- The plugin API only supports GET and POST. It would be desirable to support other methods defined in RFC 2616, such as DELETE, OPTIONS, and PUT, and also extension methods such as PROPFIND (WebDAV) or PATCH.
- HTTP request headers can only be set for POST (see NPN_PostURLNotify), but not for GET (NPN_GetURLNotify). This makes it hard to access content-negotiated resources and to control caching (such as by taking advantage of conditional requests).
- There is insufficient control over handling HTTP redirects. If a redirect is followed automatically, the caller should be able to find out the type of redirect (temporary or permanent) and the new URI. If a redirect was not followed, it should have access to status code and Location header. And finally it should be able to select whether redirects are followed or not. (Note that currently this isn't covered by XmlHttpRequest either, but is a known to-do)
- Confusion about how invalid URLs (for instance, containing non-ASCII characters or whitespace) need to be handled.
Future extensions we should plan for:
- Access to provisional 1xx responses.
- Access to HTTP trailer information.
- Interaction with security-related extensions, such as CORS or Strict Transport Security.
Existing Discussions and Documentation
- XMLHttpRequest (demonstrates that browsers already support the required functionality and could be used to define certain behaviors, such as how request headers are defaulted and combined)
- Mark Nottingham's XmlHttpRequest Test Cases
- Last modified: September 30, 2009
- Author: Darin Fisher (Google) and Julian Reschke (greenbytes)
- Contributors: Ian Melven (Adobe)
The current proposal is to add a new method inspired by NPP_URLNotify, adding the missing pieces:
NPError NPN_HttpRequest( NPP instance, PRUint64 flags, // control redirects etc const char* method, const char* url, const char* target, const char* headers, PRUint64 len, const char* buf, NPBool file, void* notifyData);
and have a matching plugin method that would be called everytime the request state changes (see XHR readyState).
void NPP_HttpResponseNotify( NPP instance, const char* url, int readyState, // http://www.w3.org/TR/XMLHttpRequest/#states int httpResponseStatus, const char* headers, // potentially including the status line void* notifyData);
A callback with readyState == DONE would then signal the completion of the request.
To address potential security issues with certain HTTP methods (for instance, TRACE), and to allow easier deployment, support for methods other than GET and POST would only be RECOMMENDED, and a new status code (see below) allows the caller to detect this condition.
New NPError codes:
// HTTP stack does not support method #define NPERR_METHOD_NOT_SUPPORTED (NPERR_BASE + nn)
We currently consider two use cases with respect to handling HTTP redirects:
- "best effort" - follow redirects automatically, when allowed
- "full control for plugin" - expose all information to the caller, and let it decide
In the second mode, the method would treat an HTTP redirect just like any other HTTP status.
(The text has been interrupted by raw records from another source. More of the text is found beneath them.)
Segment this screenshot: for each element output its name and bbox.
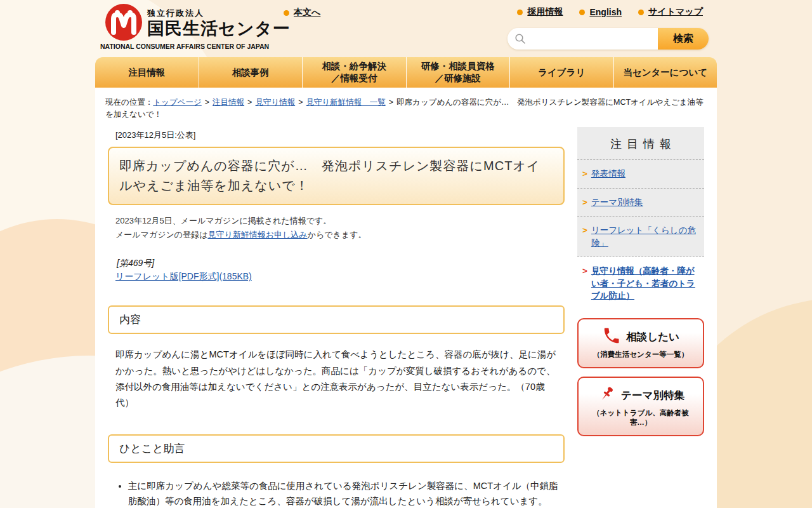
utility-link-recruit[interactable]: 採用情報 (517, 6, 563, 18)
breadcrumb-separator: > (389, 98, 393, 107)
nav-item-training[interactable]: 研修・相談員資格 ／研修施設 (407, 57, 511, 88)
logo-text: 独立行政法人 国民生活センター (147, 4, 291, 39)
phone-icon (602, 326, 621, 348)
bullet-icon (517, 10, 523, 15)
advice-list: 主に即席カップめんや総菜等の食品に使用されている発泡ポリスチレン製容器に、MCT… (108, 478, 565, 508)
global-nav: 注目情報 相談事例 相談・紛争解決 ／情報受付 研修・相談員資格 ／研修施設 ラ… (95, 57, 717, 88)
breadcrumb-prefix: 現在の位置： (105, 98, 153, 107)
sidebar-item-mimamori-current[interactable]: > 見守り情報（高齢者・障がい者・子ども・若者のトラブル防止） (577, 257, 704, 310)
org-name-english: NATIONAL CONSUMER AFFAIRS CENTER OF JAPA… (100, 43, 269, 50)
article-meta: 2023年12月5日、メールマガジンに掲載された情報です。 メールマガジンの登録… (115, 214, 565, 242)
sidebar-featured-box: 注目情報 > 発表情報 > テーマ別特集 > リーフレット「くらしの危険」 > … (577, 127, 704, 310)
sidebar-title: 注目情報 (577, 127, 704, 159)
chevron-right-icon: > (582, 265, 587, 302)
search-input[interactable] (508, 28, 658, 50)
banner-consultation[interactable]: 相談したい （消費生活センター等一覧） (577, 318, 704, 368)
search-input-wrap (508, 28, 658, 50)
breadcrumb-link-mimamori[interactable]: 見守り情報 (255, 98, 295, 107)
bullet-icon (638, 10, 644, 15)
breadcrumb-separator: > (247, 98, 252, 107)
breadcrumb-separator: > (205, 98, 209, 107)
page: 独立行政法人 国民生活センター NATIONAL CONSUMER AFFAIR… (0, 0, 812, 508)
banner-theme-features[interactable]: テーマ別特集 （ネットトラブル、高齢者被害…） (577, 377, 704, 436)
org-type: 独立行政法人 (147, 8, 291, 19)
chevron-right-icon: > (582, 196, 587, 209)
section-content-body: 即席カップめんに湯とMCTオイルをほぼ同時に入れて食べようとしたところ、容器の底… (115, 347, 557, 411)
banner-title: テーマ別特集 (621, 389, 684, 403)
issue-number: [第469号] (117, 258, 565, 269)
search-bar: 検索 (508, 28, 709, 50)
sidebar-item-label[interactable]: リーフレット「くらしの危険」 (591, 224, 699, 249)
site-header: 独立行政法人 国民生活センター NATIONAL CONSUMER AFFAIR… (0, 0, 812, 57)
skip-link[interactable]: 本文へ (294, 7, 320, 18)
sidebar-item-label[interactable]: 見守り情報（高齢者・障がい者・子ども・若者のトラブル防止） (591, 265, 699, 302)
utility-nav: 採用情報 English サイトマップ (517, 6, 703, 18)
utility-link-label[interactable]: サイトマップ (648, 6, 703, 18)
banner-subtitle: （消費生活センター等一覧） (582, 350, 699, 359)
breadcrumb-link-featured[interactable]: 注目情報 (213, 98, 244, 107)
breadcrumb-link-top[interactable]: トップページ (153, 98, 201, 107)
meta-line2-prefix: メールマガジンの登録は (115, 230, 207, 239)
sidebar-item-announcements[interactable]: > 発表情報 (577, 159, 704, 188)
nav-item-featured-info[interactable]: 注目情報 (95, 57, 199, 88)
chevron-right-icon: > (582, 168, 587, 180)
meta-line2-suffix: からできます。 (308, 230, 367, 239)
publish-date: [2023年12月5日:公表] (115, 130, 565, 141)
nav-item-consultation[interactable]: 相談・紛争解決 ／情報受付 (303, 57, 407, 88)
banner-title: 相談したい (626, 330, 679, 344)
advice-item: 主に即席カップめんや総菜等の食品に使用されている発泡ポリスチレン製容器に、MCT… (128, 478, 565, 508)
utility-link-label[interactable]: English (589, 7, 622, 17)
site-logo[interactable]: 独立行政法人 国民生活センター (105, 4, 291, 41)
breadcrumb-link-list[interactable]: 見守り新鮮情報 一覧 (306, 98, 386, 107)
bullet-icon (579, 10, 585, 15)
pdf-link-row: リーフレット版[PDF形式](185KB) (115, 271, 565, 283)
bullet-icon (284, 10, 289, 16)
utility-link-english[interactable]: English (579, 6, 622, 18)
nav-item-case-examples[interactable]: 相談事例 (199, 57, 303, 88)
sidebar-item-label[interactable]: テーマ別特集 (591, 196, 643, 209)
nav-item-about[interactable]: 当センターについて (614, 57, 717, 88)
meta-line1: 2023年12月5日、メールマガジンに掲載された情報です。 (115, 214, 565, 228)
pushpin-icon (597, 385, 616, 406)
nav-item-library[interactable]: ライブラリ (510, 57, 614, 88)
search-button[interactable]: 検索 (658, 28, 709, 50)
utility-link-label[interactable]: 採用情報 (527, 6, 563, 18)
breadcrumb: 現在の位置：トップページ>注目情報>見守り情報>見守り新鮮情報 一覧>即席カップ… (95, 88, 717, 121)
org-name: 国民生活センター (147, 19, 291, 39)
meta-line2: メールマガジンの登録は見守り新鮮情報お申し込みからできます。 (115, 228, 565, 242)
sidebar-item-theme-features[interactable]: > テーマ別特集 (577, 188, 704, 217)
sidebar-item-leaflet[interactable]: > リーフレット「くらしの危険」 (577, 216, 704, 257)
breadcrumb-separator: > (298, 98, 303, 107)
main-column: [2023年12月5日:公表] 即席カップめんの容器に穴が… 発泡ポリスチレン製… (108, 124, 565, 508)
utility-link-sitemap[interactable]: サイトマップ (638, 6, 703, 18)
search-icon (514, 33, 526, 44)
sidebar: 注目情報 > 発表情報 > テーマ別特集 > リーフレット「くらしの危険」 > … (577, 127, 704, 436)
section-heading-content: 内容 (108, 305, 565, 334)
sidebar-item-label[interactable]: 発表情報 (591, 168, 625, 180)
page-title: 即席カップめんの容器に穴が… 発泡ポリスチレン製容器にMCTオイルやえごま油等を… (108, 147, 565, 205)
ncac-logo-icon (105, 4, 142, 41)
section-heading-advice: ひとこと助言 (108, 434, 565, 463)
skip-to-content[interactable]: 本文へ (284, 7, 320, 18)
chevron-right-icon: > (582, 224, 587, 249)
newsletter-signup-link[interactable]: 見守り新鮮情報お申し込み (207, 230, 307, 239)
leaflet-pdf-link[interactable]: リーフレット版[PDF形式](185KB) (115, 271, 252, 281)
banner-subtitle: （ネットトラブル、高齢者被害…） (582, 408, 699, 427)
content-area: 現在の位置：トップページ>注目情報>見守り情報>見守り新鮮情報 一覧>即席カップ… (95, 88, 717, 508)
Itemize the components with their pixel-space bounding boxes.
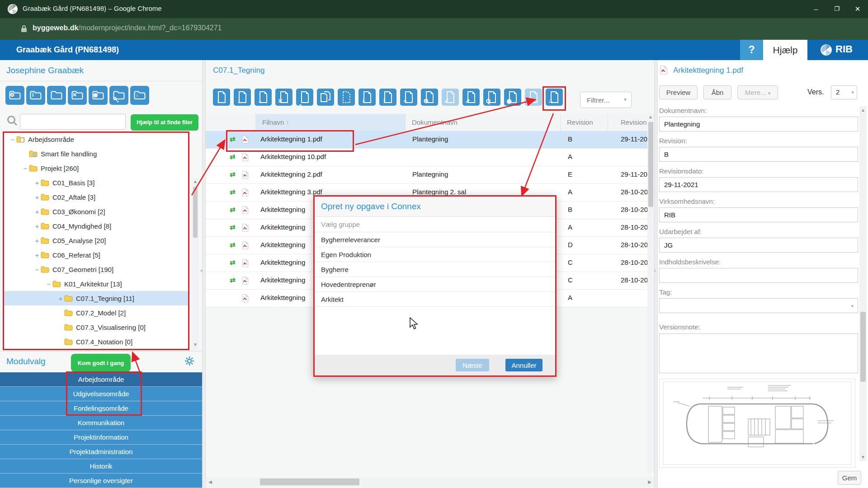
tree-scrollbar-thumb[interactable] [193,187,198,238]
browser-urlbar[interactable]: byggeweb.dk/modernproject/index.html?_dc… [0,18,868,40]
module-item-kommunikation[interactable]: Kommunikation [0,416,202,430]
module-item-projektadministration[interactable]: Projektadministration [0,445,202,459]
field-input-tag-[interactable] [659,298,858,313]
tree-item[interactable]: +C02_Aftale [3] [4,190,189,204]
module-item-udgivelsesomr-de[interactable]: Udgivelsesområde [0,387,202,401]
process-document-button[interactable]: ⚙ [421,89,438,106]
tree-item[interactable]: C07.2_Model [2] [4,305,189,320]
details-scroll-up-icon[interactable]: ▲ [859,108,867,113]
search-input[interactable] [20,114,126,130]
version-select[interactable]: 2▾ [831,85,857,99]
tree-toggle[interactable]: − [22,164,29,172]
copy-document-button[interactable] [317,89,334,106]
details-scrollbar-thumb[interactable] [860,312,866,382]
preview-button[interactable]: Preview [659,85,698,99]
field-input-revision-[interactable] [659,147,858,162]
group-option[interactable]: Bygherre [315,262,555,277]
tree-toggle[interactable]: − [33,266,41,273]
cancel-button[interactable]: Annuller [505,359,542,371]
horizontal-scrollbar-thumb[interactable] [260,479,359,485]
right-splitter[interactable] [654,60,658,488]
field-input-dokumentnavn-[interactable] [659,117,858,131]
tree-scroll-down-icon[interactable]: ▼ [192,342,199,347]
column-header-filnavn[interactable]: Filnavn ↑ [256,114,406,131]
group-option[interactable]: Hovedentreprenør [315,277,555,292]
tree-toggle[interactable]: + [33,208,41,216]
folder-info-button[interactable]: i [26,86,45,105]
tree-scroll-up-icon[interactable]: ▲ [192,179,199,184]
table-row[interactable]: ⇄Arkitekttegning 2.pdfPlantegningE29-11-… [206,166,654,184]
left-splitter[interactable] [202,60,206,488]
field-input-virksomhedsnavn-[interactable] [659,207,858,222]
help-question-button[interactable]: ? [740,40,763,60]
minimize-button[interactable]: – [806,0,826,18]
module-item-fordelingsomr-de[interactable]: Fordelingsområde [0,401,202,416]
getting-started-button[interactable]: Kom godt i gang [71,354,131,372]
folder-permissions-button[interactable] [109,86,128,105]
folder-download-button[interactable]: ↓ [130,86,149,105]
tree-item[interactable]: −Arbejdsområde [4,132,189,146]
group-option[interactable]: Arkitekt [315,292,555,307]
tree-toggle[interactable]: + [33,237,41,244]
module-settings-gear-icon[interactable] [184,356,194,366]
help-tab[interactable]: Hjælp [763,40,807,60]
document-preview-thumbnail[interactable] [659,379,855,468]
table-row[interactable]: ⇄Arkitekttegning 10.pdfA [206,149,654,166]
tree-toggle[interactable]: − [9,136,16,143]
tree-toggle[interactable]: + [33,193,41,201]
table-row[interactable]: ⇄Arkitekttegning 1.pdfPlantegningB29-11-… [206,131,654,149]
delete-document-button[interactable]: ✕ [275,89,292,106]
folder-settings-button[interactable]: ⚙ [5,86,24,105]
more-dropdown[interactable]: Mere... ▾ [737,85,778,99]
module-item-projektinformation[interactable]: Projektinformation [0,430,202,445]
share-document-button[interactable]: ↗ [462,89,480,106]
tree-toggle[interactable]: − [45,280,52,288]
tree-item[interactable]: +C05_Analyse [20] [4,233,189,248]
group-option[interactable]: Egen Produktion [315,247,555,262]
lock-document-button[interactable] [296,89,313,106]
view-document-button[interactable]: ◉ [504,89,521,106]
send-document-button[interactable]: ▶ [525,89,542,106]
tree-toggle[interactable]: + [33,251,41,259]
add-document-button[interactable]: + [400,89,417,106]
table-scrollbar-thumb[interactable] [648,122,653,207]
tree-item[interactable]: +C03_Økonomi [2] [4,204,189,219]
tree-item[interactable]: −Projekt [260] [4,161,189,175]
tree-item[interactable]: Smart file handling [4,146,189,161]
details-scrollbar[interactable] [859,106,867,461]
close-button[interactable]: ✕ [847,0,868,18]
field-input-udarbejdet-af-[interactable] [659,238,858,253]
move-document-button[interactable] [338,89,355,106]
next-button[interactable]: Næste [456,359,489,371]
find-files-help-button[interactable]: Hjælp til at finde filer [131,114,198,131]
tree-item[interactable]: C07.3_Visualisering [0] [4,320,189,334]
module-item-arbejdsomr-de[interactable]: Arbejdsområde [0,372,202,387]
module-item-historik[interactable]: Historik [0,459,202,474]
field-input-indholdsbeskrivelse-[interactable] [659,268,858,283]
column-header-revision[interactable]: Revision [561,114,608,131]
field-input-revisionsdato-[interactable] [659,177,858,192]
folder-delete-button[interactable]: ✕ [68,86,87,105]
folder-view-button[interactable]: ◉ [89,86,108,105]
tree-item[interactable]: +C04_Myndighed [8] [4,219,189,233]
tree-toggle[interactable]: + [57,295,64,302]
save-button[interactable]: Gem [838,471,861,485]
module-item-personlige-oversigter[interactable]: Personlige oversigter [0,474,202,488]
tree-item[interactable]: +C01_Basis [3] [4,175,189,190]
tree-toggle[interactable]: + [33,179,41,187]
tree-toggle[interactable]: + [33,222,41,230]
tree-item[interactable]: −K01_Arkitektur [13] [4,277,189,291]
tree-item[interactable]: −C07_Geometri [190] [4,262,189,277]
column-header-dokumentnavn[interactable]: Dokumentnavn [406,114,561,131]
filter-dropdown[interactable]: Filtrer...▾ [580,92,632,108]
tree-item[interactable]: +C07.1_Tegning [11] [4,291,189,305]
group-option[interactable]: Bygherreleverancer [315,232,555,247]
document-title[interactable]: Arkitekttegning 1.pdf [673,66,743,75]
upload-document-button[interactable]: ↑ [213,89,230,106]
restore-button[interactable]: ❐ [826,0,847,18]
document-info-button[interactable]: i [359,89,376,106]
import-document-button[interactable]: → [255,89,272,106]
h-scroll-left-icon[interactable]: ◀ [207,479,214,484]
tree-item[interactable]: +C06_Referat [5] [4,248,189,262]
folder-new-button[interactable] [47,86,66,105]
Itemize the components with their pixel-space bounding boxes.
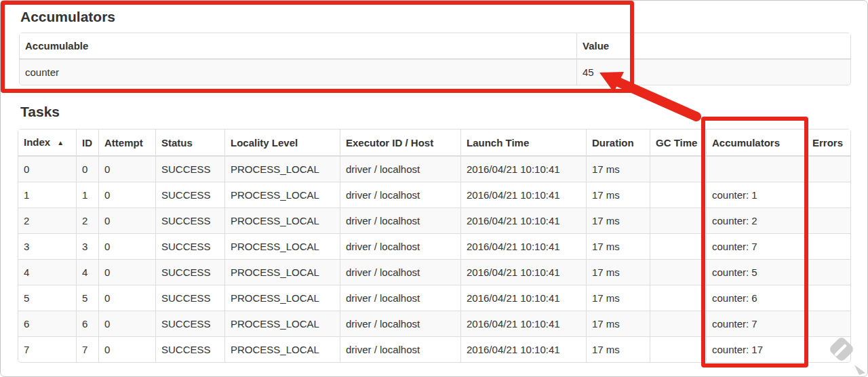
task-row: 550SUCCESSPROCESS_LOCALdriver / localhos…	[18, 285, 850, 311]
column-label: Attempt	[104, 137, 143, 148]
cell-attempt: 0	[98, 207, 155, 233]
cell-index: 2	[18, 207, 76, 233]
column-label: Accumulators	[712, 137, 780, 148]
cell-executor-id-host: driver / localhost	[340, 285, 460, 311]
task-row: 660SUCCESSPROCESS_LOCALdriver / localhos…	[18, 311, 850, 336]
cell-duration: 17 ms	[586, 336, 650, 362]
column-label: Status	[161, 137, 193, 148]
cell-duration: 17 ms	[586, 157, 650, 182]
cell-errors	[806, 182, 850, 207]
cell-id: 4	[76, 259, 98, 285]
task-row: 440SUCCESSPROCESS_LOCALdriver / localhos…	[18, 259, 850, 285]
tasks-column-header-accumulators[interactable]: Accumulators	[706, 130, 806, 157]
tasks-column-header-launch-time[interactable]: Launch Time	[460, 130, 586, 157]
column-label: Launch Time	[467, 137, 529, 148]
cell-errors	[806, 259, 850, 285]
accumulators-section: Accumulators Accumulable Value counter 4…	[19, 8, 850, 85]
accumulators-table: Accumulable Value counter 45	[19, 33, 851, 85]
cell-errors	[806, 311, 850, 336]
cell-duration: 17 ms	[586, 285, 650, 311]
cell-executor-id-host: driver / localhost	[340, 311, 460, 336]
accumulable-value-cell: 45	[576, 60, 850, 85]
accumulable-name-cell: counter	[20, 60, 576, 85]
cell-id: 6	[76, 311, 98, 336]
tasks-column-header-status[interactable]: Status	[155, 130, 224, 157]
cell-locality-level: PROCESS_LOCAL	[224, 233, 340, 259]
cell-index: 6	[18, 311, 76, 336]
cell-locality-level: PROCESS_LOCAL	[224, 157, 340, 182]
cell-errors	[806, 285, 850, 311]
column-label: Errors	[812, 137, 843, 148]
cell-launch-time: 2016/04/21 10:10:41	[460, 207, 586, 233]
cell-status: SUCCESS	[155, 157, 224, 182]
cell-locality-level: PROCESS_LOCAL	[224, 182, 340, 207]
cell-duration: 17 ms	[586, 207, 650, 233]
tasks-column-header-id[interactable]: ID	[76, 130, 98, 157]
column-label: Duration	[592, 137, 634, 148]
cell-index: 5	[18, 285, 76, 311]
cell-errors	[806, 233, 850, 259]
cell-gc-time	[650, 157, 706, 182]
accumulator-row: counter 45	[20, 60, 850, 85]
cell-attempt: 0	[98, 285, 155, 311]
cell-attempt: 0	[98, 233, 155, 259]
cell-errors	[806, 207, 850, 233]
cell-gc-time	[650, 311, 706, 336]
tasks-column-header-executor-id-host[interactable]: Executor ID / Host	[340, 130, 460, 157]
cell-id: 3	[76, 233, 98, 259]
cell-launch-time: 2016/04/21 10:10:41	[460, 336, 586, 362]
cell-locality-level: PROCESS_LOCAL	[224, 285, 340, 311]
cell-launch-time: 2016/04/21 10:10:41	[460, 233, 586, 259]
cell-accumulators: counter: 7	[706, 311, 806, 336]
cell-status: SUCCESS	[155, 336, 224, 362]
task-row: 000SUCCESSPROCESS_LOCALdriver / localhos…	[18, 157, 850, 182]
cell-locality-level: PROCESS_LOCAL	[224, 259, 340, 285]
tasks-column-header-index[interactable]: Index▲	[18, 130, 76, 157]
tasks-table: Index▲IDAttemptStatusLocality LevelExecu…	[18, 129, 851, 363]
cell-locality-level: PROCESS_LOCAL	[224, 336, 340, 362]
cell-locality-level: PROCESS_LOCAL	[224, 207, 340, 233]
cell-gc-time	[650, 259, 706, 285]
mouse-cursor-icon	[854, 365, 868, 377]
tasks-column-header-duration[interactable]: Duration	[586, 130, 650, 157]
value-column-header[interactable]: Value	[576, 33, 850, 60]
tasks-column-header-locality-level[interactable]: Locality Level	[224, 130, 340, 157]
cell-launch-time: 2016/04/21 10:10:41	[460, 157, 586, 182]
task-row: 770SUCCESSPROCESS_LOCALdriver / localhos…	[18, 336, 850, 362]
cell-accumulators: counter: 7	[706, 233, 806, 259]
cell-status: SUCCESS	[155, 182, 224, 207]
cell-executor-id-host: driver / localhost	[340, 157, 460, 182]
cell-id: 2	[76, 207, 98, 233]
cell-id: 1	[76, 182, 98, 207]
column-label: Locality Level	[231, 137, 298, 148]
cell-attempt: 0	[98, 259, 155, 285]
cell-accumulators: counter: 5	[706, 259, 806, 285]
cell-attempt: 0	[98, 336, 155, 362]
column-label: ID	[82, 137, 92, 148]
cell-index: 4	[18, 259, 76, 285]
tasks-column-header-attempt[interactable]: Attempt	[98, 130, 155, 157]
cell-id: 7	[76, 336, 98, 362]
cell-id: 0	[76, 157, 98, 182]
tasks-heading: Tasks	[20, 103, 850, 121]
accumulable-column-header[interactable]: Accumulable	[20, 33, 576, 60]
cell-status: SUCCESS	[155, 311, 224, 336]
cell-id: 5	[76, 285, 98, 311]
cell-status: SUCCESS	[155, 233, 224, 259]
cell-executor-id-host: driver / localhost	[340, 259, 460, 285]
cell-duration: 17 ms	[586, 182, 650, 207]
cell-accumulators: counter: 17	[706, 336, 806, 362]
cell-executor-id-host: driver / localhost	[340, 336, 460, 362]
feedly-icon[interactable]	[826, 334, 857, 365]
cell-accumulators: counter: 1	[706, 182, 806, 207]
tasks-column-header-gc-time[interactable]: GC Time	[650, 130, 706, 157]
cell-accumulators	[706, 157, 806, 182]
accumulators-heading: Accumulators	[20, 8, 850, 26]
cell-status: SUCCESS	[155, 259, 224, 285]
cell-gc-time	[650, 336, 706, 362]
cell-locality-level: PROCESS_LOCAL	[224, 311, 340, 336]
tasks-column-header-errors[interactable]: Errors	[806, 130, 850, 157]
column-label: GC Time	[656, 137, 697, 148]
cell-attempt: 0	[98, 182, 155, 207]
cell-attempt: 0	[98, 157, 155, 182]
This means that the caller needs to detect the status (3xx), and obtain the Location response header to follow the redirect.
- Do we need a separate callback for the final state (as in NPN_PostURLNotify, or should we just keep calling NPP_HttpResponseNotify and add a status field as in XmlHttpRequest?) This may be obvious from the calling sequence, but we certainly need to clarify and add examples
- Is there a better way to pass in flags than setting bits in an integer parameter? Seems to be an acceptable approach; need to be clear about what the defaults are though
- Error handling in XHR (due to historical reasons) is a weird mix involving readyState, httpResponseState (going back to 0) and exceptions; we should do better than that.
- Do we need a way to abort a request? Yes. Return code from the notify callback, or new function?
- Should we provide a utility method for extracting header values from the headers char*? We have discussed this on the mailing list, and there is strong consensus to keep access to the raw header information, but also support for providing a convenience method for parsing, potentially as open-sourced reference implementation though
- Should same-origin policy apply? If not, should the plugin be able to opt in?
- Make it easier for plugins to follow a redirect? (creating a new request may be more work than it should be)
- need to clarify encoding in filename and URL parameters (for old methods as well)
- do we need to be able to specify a timeout?
- would it be better to put all the parameters in a versioned struct?